Hello,
Being one of the early adopters and advocated of PyTorch, I have the strange feeling that Libtorch is, to some extent neglected. This is evident in the level of activity and chatter in the C++ sub-forum.
I find that it is very hard to get answers to the simplest questions, such as: how to work in batches during inference / and or training for ImageNet like datasets? How to utilise multiple GPU’s during training and inference of traced modules? Where can I find an example for loading an ImageNet like dataset NOT Mnist? and much more.
All these are trivial in PyTorch/ Python and seem almost impossible in Libtorch.
References to my questions:
Is there a formal policy that allocates more resources to PyTorch related questions rather than Libtorch? If not, what is the explanation for the lack of documentation and infrequent answers in the forums?
I think the simple answer is that almost all people answering questions are doing it in their free time and answer mostly the questions they are comfortable with. And I don’t think any of the very active people here actually use libtorch.

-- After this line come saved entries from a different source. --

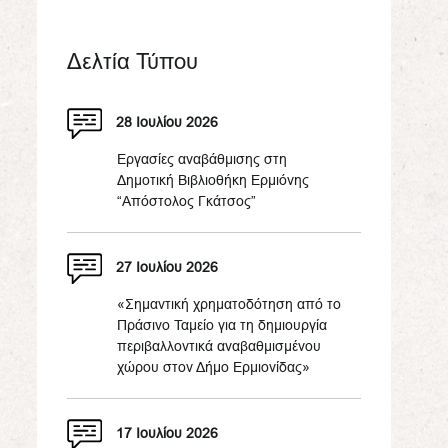
Δελτία Τύπου
28 Ιουλίου 2026
Εργασίες αναβάθμισης στη
Δημοτική Βιβλιοθήκη Ερμιόνης
“Απόστολος Γκάτσος”
27 Ιουλίου 2026
«Σημαντική χρηματοδότηση από το
Πράσινο Ταμείο για τη δημιουργία
περιβαλλοντικά αναβαθμισμένου
χώρου στον Δήμο Ερμιονίδας»
17 Ιουλίου 2026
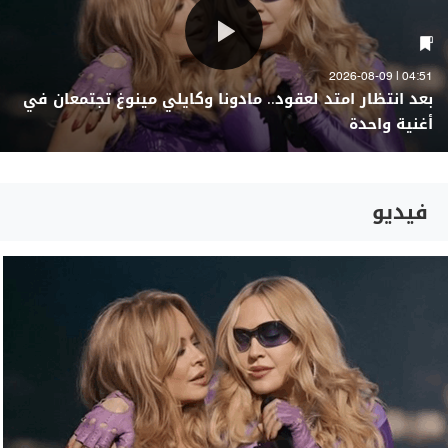
04:51 | 2026-08-09
بعد انتظار امتد لعقود.. مادونا وكايلي مينوغ تجتمعان في
أغنية واحدة
فيديو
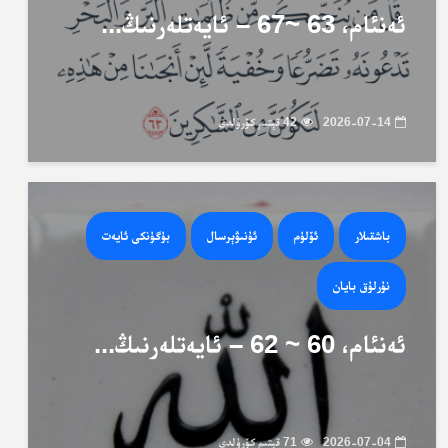
ئەنئام، 63 ~67 – ئايەتلەرنىڭ...
2026-07-14
42 قېتىم كۆرۈلدى
باشقىلار
ئۆلۈم
ئۇنىۋېرسال
بۈگۈنكى ئايەت
نۇرلۇق بايان
ئەنئام، 60 ~ 62 – ئايەتلەرنىڭ...
2026-07-04
71 قېتىم كۆرۈلدى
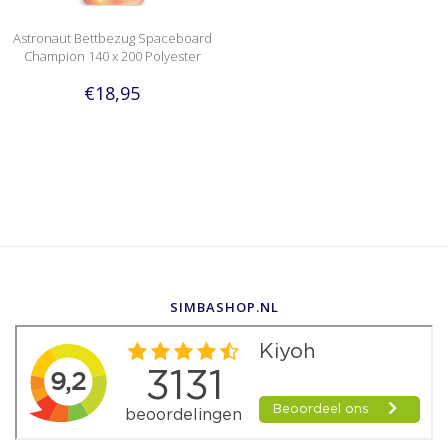
Astronaut Bettbezug Spaceboard
Champion 140 x 200 Polyester
€18,95
SIMBASHOP.NL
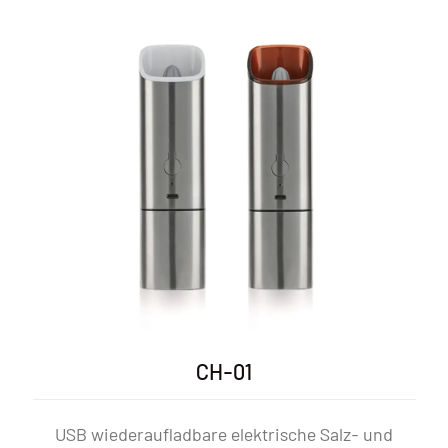
CH-01P
che Salz- und
USB-wiederaufladbares elektri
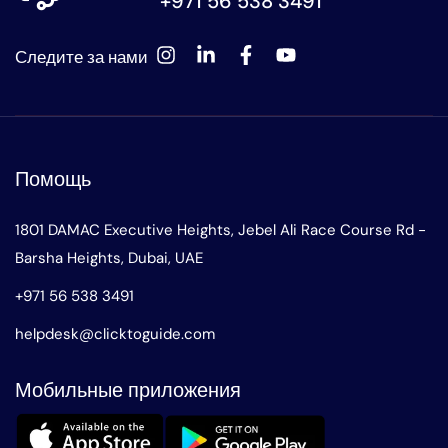
+971 56 538 3491
Следите за нами
Помощь
1801 DAMAC Executive Heights, Jebel Ali Race Course Rd -
Barsha Heights, Dubai, UAE
+971 56 538 3491
helpdesk@clicktoguide.com
Мобильные приложения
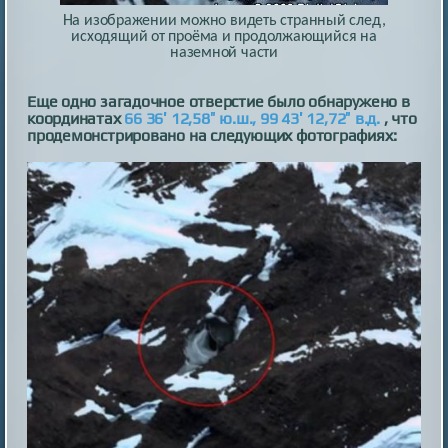
На изображении можно видеть странный след,
исходящий от проёма и продолжающийся на
наземной части
Еще одно загадочное отверстие было обнаружено в
координатах
66 36′ 12,58″ ю.ш., 99 43′ 12,72″ в.д.
, что
продемонстрировано на следующих фотографиях:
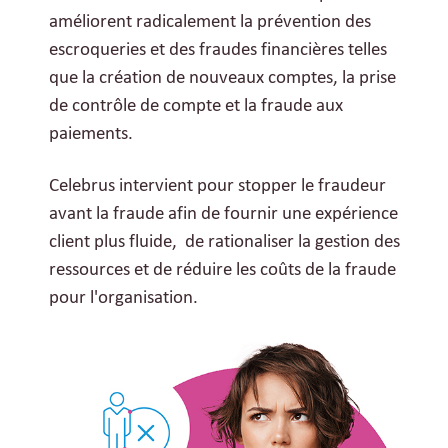
améliorent radicalement la prévention des
escroqueries et des fraudes financières telles
que la création de nouveaux comptes, la prise
de contrôle de compte et la fraude aux
paiements.
Celebrus intervient pour stopper le fraudeur
avant la fraude afin de fournir une expérience
client plus fluide, de rationaliser la gestion des
ressources et de réduire les coûts de la fraude
pour l'organisation.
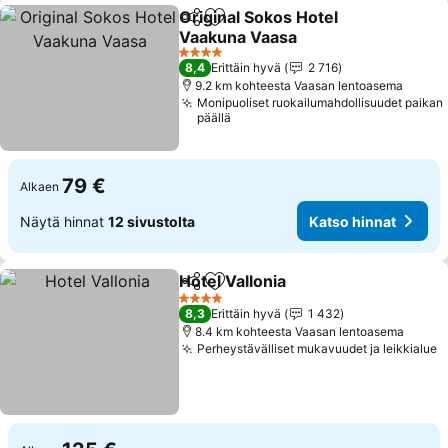
Original Sokos Hotel
Jaa
Lisää suosikkeihin
Vaakuna Vaasa
4 Tähtiluokitus
8,4
Erittäin hyvä
2 716
9.2 km kohteesta Vaasan lentoasema
Monipuoliset ruokailumahdollisuudet paikan
päällä
79 €
Alkaen
Näytä hinnat
12 sivustolta
Katso hinnat
Hotel Vallonia
Jaa
Lisää suosikkeihin
4 Tähtiluokitus
8,3
Erittäin hyvä
1 432
8.4 km kohteesta Vaasan lentoasema
Perheystävälliset mukavuudet ja leikkialue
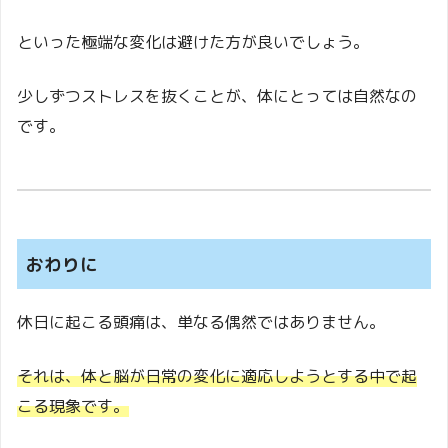
といった極端な変化は避けた方が良いでしょう。
少しずつストレスを抜くことが、体にとっては自然なの
です。
おわりに
休日に起こる頭痛は、単なる偶然ではありません。
それは、体と脳が日常の変化に適応しようとする中で起
こる現象です。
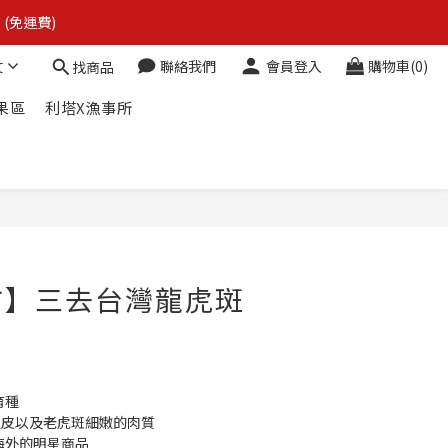
 (免運費)
 (免運費)
文
聯絡我們
會員登入
購物車(0)
找商品
果區
利塔X漁事所
 (免運費)
立即購買
市】三去台灣龍虎斑
）
）
育種
魚皮以及老虎斑細嫩的肉質
海外的明星商品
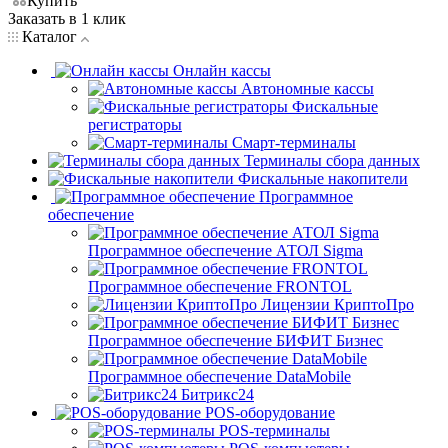
Купить
Заказать в 1 клик
Каталог
Онлайн кассы
Автономные кассы
Фискальные
регистраторы
Смарт-терминалы
Терминалы сбора данных
Фискальные накопители
Программное
обеспечение
Программное обеспечение АТОЛ Sigma
Программное обеспечение FRONTOL
Лицензии КриптоПро
Программное обеспечение БИФИТ Бизнес
Программное обеспечение DataMobile
Битрикс24
POS-оборудование
POS-терминалы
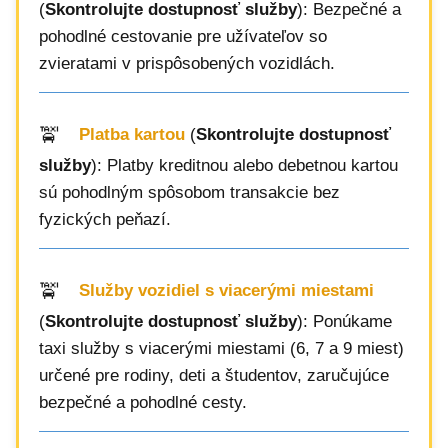
(
Skontrolujte dostupnosť služby
): Bezpečné a
pohodlné cestovanie pre užívateľov so
zvieratami v prispôsobených vozidlách.
Platba kartou
(
Skontrolujte dostupnosť
služby
): Platby kreditnou alebo debetnou kartou
sú pohodlným spôsobom transakcie bez
fyzických peňazí.
Služby vozidiel s viacerými miestami
(
Skontrolujte dostupnosť služby
): Ponúkame
taxi služby s viacerými miestami (6, 7 a 9 miest)
určené pre rodiny, deti a študentov, zaručujúce
bezpečné a pohodlné cesty.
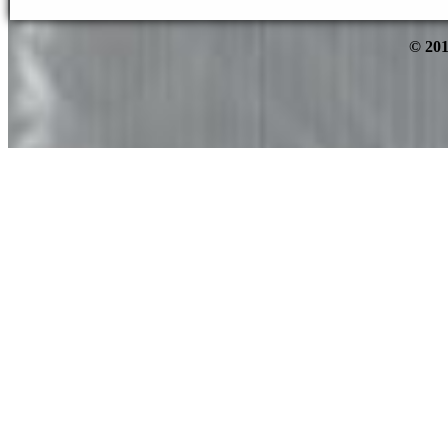
© 201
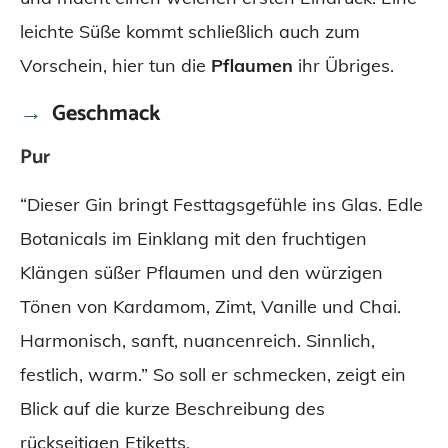
leichte Süße kommt schließlich auch zum
Vorschein, hier tun die
Pflaumen
ihr Übriges.
Geschmack
Pur
“Dieser Gin bringt Festtagsgefühle ins Glas. Edle
Botanicals im Einklang mit den fruchtigen
Klängen süßer Pflaumen und den würzigen
Tönen von Kardamom, Zimt, Vanille und Chai.
Harmonisch, sanft, nuancenreich. Sinnlich,
festlich, warm.” So soll er schmecken, zeigt ein
Blick auf die kurze Beschreibung des
rückseitigen Etiketts.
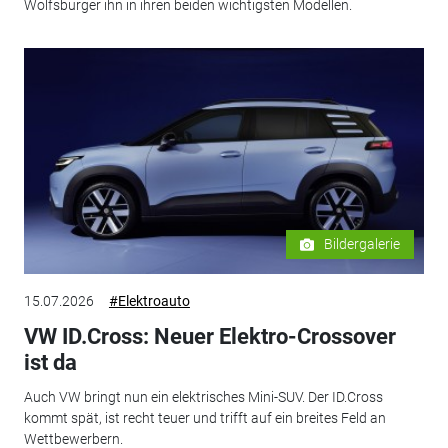
Wolfsburger ihn in ihren beiden wichtigsten Modellen.
Bildergalerie
15.07.2026
#Elektroauto
VW ID.Cross: Neuer Elektro-Crossover
ist da
Auch VW bringt nun ein elektrisches Mini-SUV. Der ID.Cross
kommt spät, ist recht teuer und trifft auf ein breites Feld an
Wettbewerbern.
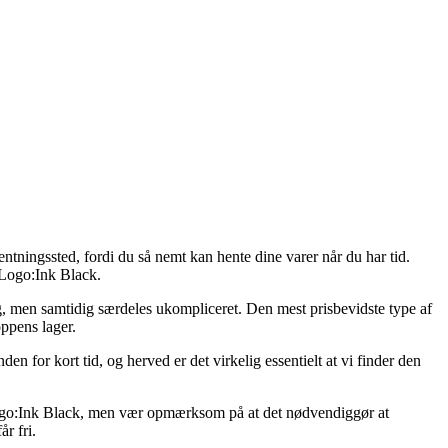
ntningssted, fordi du så nemt kan hente dine varer når du har tid.
 Logo:Ink Black.
lig, men samtidig særdeles ukompliceret. Den mest prisbevidste type af
oppens lager.
for kort tid, og herved er det virkelig essentielt at vi finder den
Logo:Ink Black, men vær opmærksom på at det nødvendiggør at
r fri.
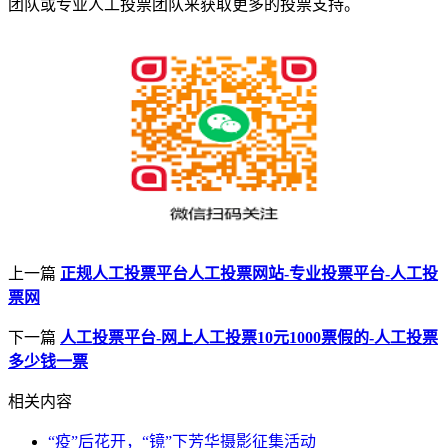
团队或专业人工投票团队来获取更多的投票支持。
上一篇
正规人工投票平台人工投票网站-专业投票平台-人工投
票网
下一篇
人工投票平台-网上人工投票10元1000票假的-人工投票
多少钱一票
相关内容
“疫”后花开，“镜”下芳华摄影征集活动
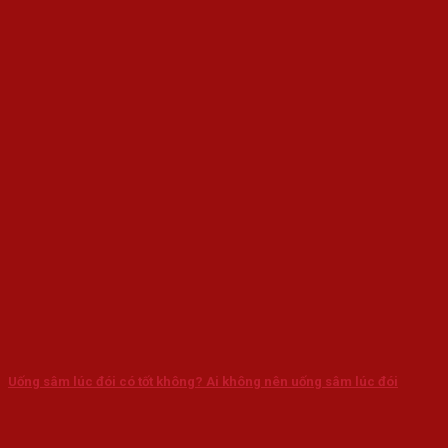
Uống sâm lúc đói có tốt không? Ai không nên uống sâm lúc đói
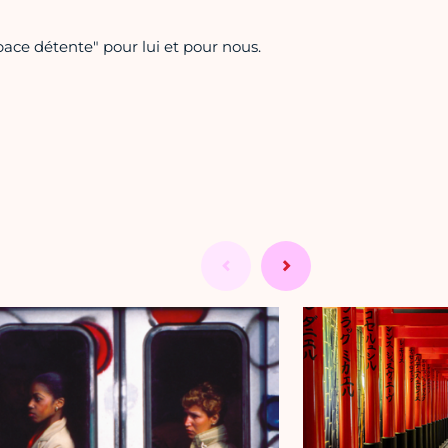
ce détente" pour lui et pour nous.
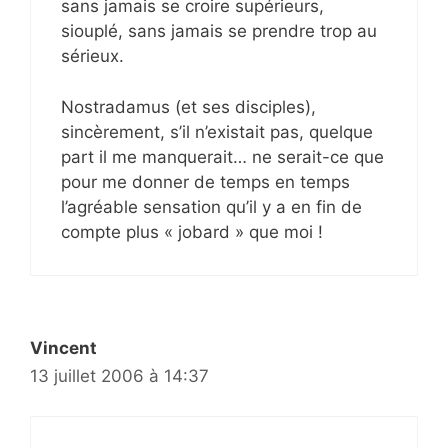
sans jamais se croire supérieurs,
siouplé, sans jamais se prendre trop au
sérieux.
Nostradamus (et ses disciples),
sincèrement, s’il n’existait pas, quelque
part il me manquerait… ne serait-ce que
pour me donner de temps en temps
l’agréable sensation qu’il y a en fin de
compte plus « jobard » que moi !
Vincent
13 juillet 2006 à 14:37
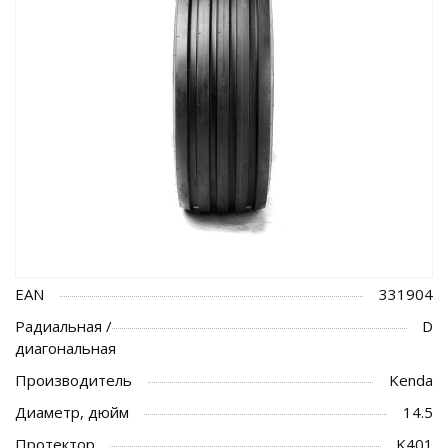
EAN
331904
Радиальная /
D
диагональная
Производитель
Kenda
Диаметр, дюйм
14.5
Протектор
K401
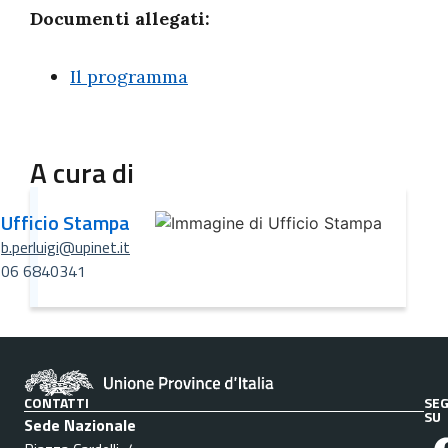
Documenti allegati:
Il programma
A cura di
Ufficio Stampa
b.perluigi@upinet.it
06 6840341
CONTATTI
SEG
SU
Sede Nazionale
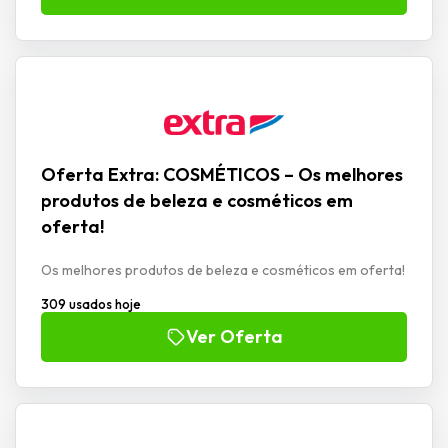
Oferta Extra: COSMÉTICOS – Os melhores
produtos de beleza e cosméticos em
oferta!
Os melhores produtos de beleza e cosméticos em oferta!
309 usados hoje
Ver Oferta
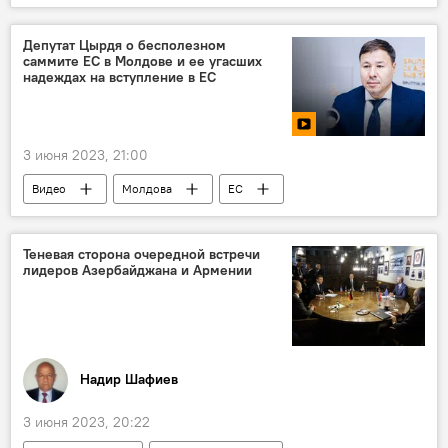
Первый вице-президент Азербайджана Мехрибан Алиева
Реджеп Тайип Эрдоган
Инаугурация
Депутат Цырдя о бесполезном
саммите ЕС в Молдове и ее угасших
надеждах на вступление в ЕС
3 июня 2023, 21:00
Видео
Молдова
ЕС
саммит
Кишинев
Реджеп Тайип Эрдоган
Теневая сторона очередной встречи
лидеров Азербайджана и Армении
Владимир Зеленский
Надир Шафиев
3 июня 2023, 20:22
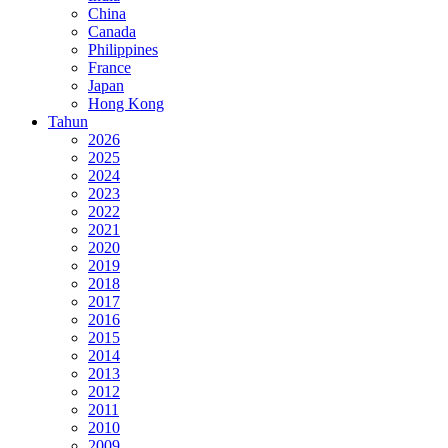
China
Canada
Philippines
France
Japan
Hong Kong
Tahun
2026
2025
2024
2023
2022
2021
2020
2019
2018
2017
2016
2015
2014
2013
2012
2011
2010
2009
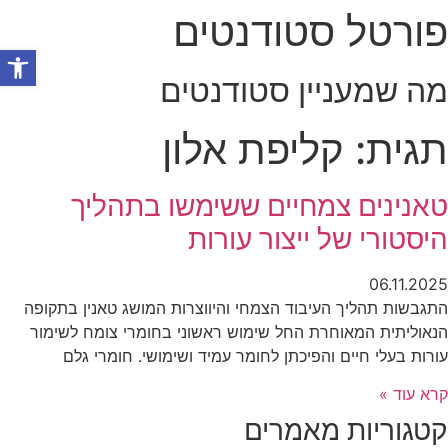
פורטל סטודנטים
לג
תוכן
פתח סרגל
מה שמעניין סטודנטים
תגית: קליפת אלון
טאנינים צמחיים ששימשו בתהליך
היסטורי של ייצור עורות
06.11.2025
התגבשות תהליך העיבוד הצמחי והיווצרות המושג טאנין בתקופה
הנאוליתית המאוחרת החל שימוש ראשוני בחומרי צומח לשימור
עורות בעלי חיים והפיכתן לחומר עמיד ושימושי. חומרי גלם
קרא עוד »
קטגוריות מאמרים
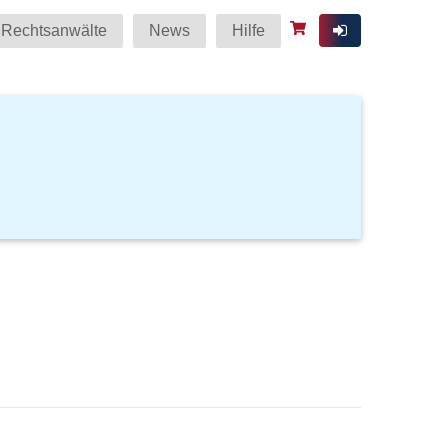
Rechtsanwälte
News
Hilfe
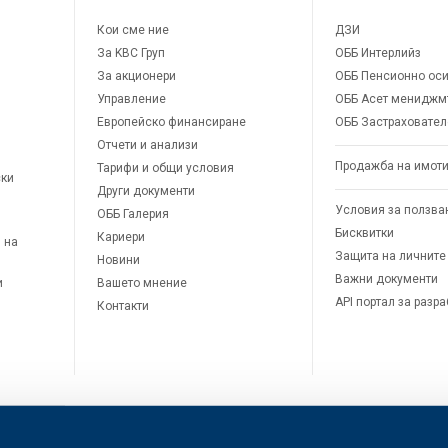
Кои сме ние
ДЗИ
За KBC Груп
ОББ Интерлийз
За акционери
ОББ Пенсионно оси
Управление
ОББ Асет мениджм
Европейско финансиране
ОББ Застраховател
Отчети и анализи
Продажба на имот
Тарифи и общи условия
ски
Други документи
Условия за ползва
ОББ Галерия
Бисквитки
Кариери
 на
Защита на личните
Новини
Важни документи
и
Вашето мнение
API портал за разр
Контакти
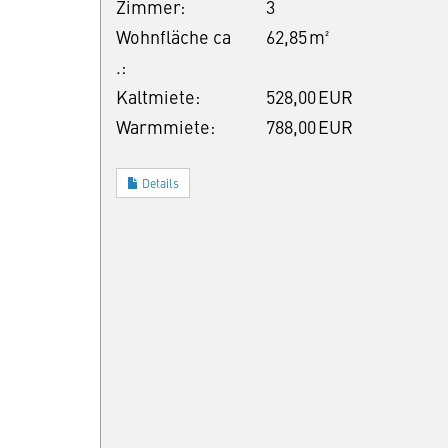
Zimmer:
3
Wohnfläche ca
62,85 m²
.:
Kaltmiete:
528,00 EUR
Warmmiete:
788,00 EUR
Details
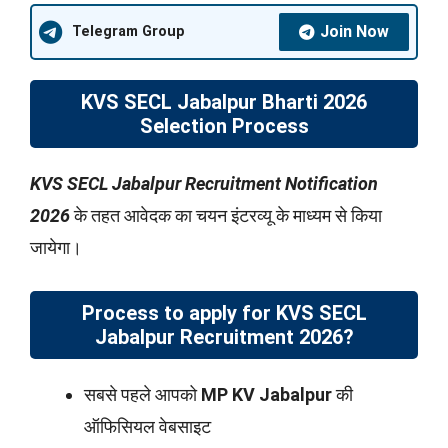
Join Now
Telegram Group
KVS SECL Jabalpur Bharti 2026
Selection Process
KVS SECL Jabalpur Recruitment Notification
2026
के तहत आवेदक का चयन इंटरव्यू के माध्यम से किया
जायेगा।
Process to apply for KVS SECL
Jabalpur Recruitment 2026?
सबसे पहले आपको
MP KV Jabalpur
की
ऑफिसियल वेबसाइट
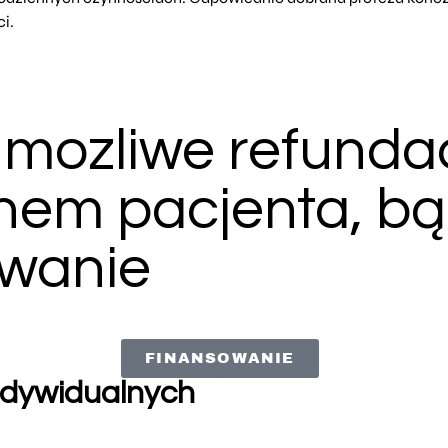
i.
mozliwe refundacj
nem pacjenta, b
owanie
FINANSOWANIE
ndywidualnych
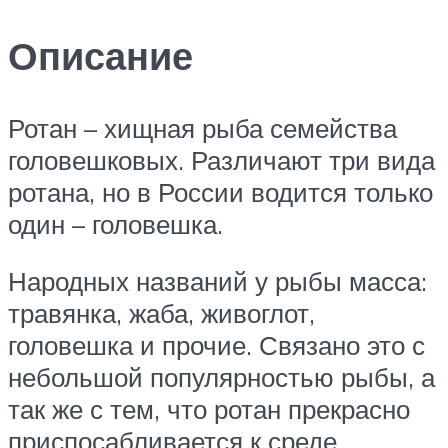
Описание
Ротан – хищная рыба семейства
головешковых. Различают три вида
ротана, но в России водится только
один – головешка.
Народных названий у рыбы масса:
травянка, жаба, живоглот,
головешка и прочие. Связано это с
небольшой популярностью рыбы, а
так же с тем, что ротан прекрасно
приспосабливается к среде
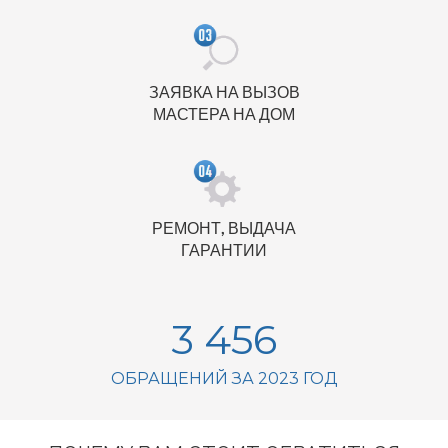
ЗАЯВКА НА ВЫЗОВ
МАСТЕРА НА ДОМ
РЕМОНТ, ВЫДАЧА
ГАРАНТИИ
3 456
ОБРАЩЕНИЙ ЗА 2023 ГОД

At least this is the reason why I don’t usually answer such question unless it is one of the few things i touched in libtorch.
Maybe @smth can give a higher level answer on this? But the day to day answer I’m sure is the one above.
Sure, this makes a lot of sense, however the severe lack of documentation and examples make it very hard to progress with projects based on C++. For instance, the lack of an example for such a basic flow, to load a batch of images using an imagenet style dataloader (or without) during inference and then processing the tensors that are returned.
Thanks for bringing up this issue. I think your characterization that LibTorch is neglected, at least in comparison to areas like the Python Frontend and TorchScript, is very fair. We certainly don’t have a policy that allocates more resources to some questions over others; as @albanD suggests, we rely on the expertise of the community and our internal developers in order to answer questions, and that naturally (but unfortunately) skews away from LibTorch currently.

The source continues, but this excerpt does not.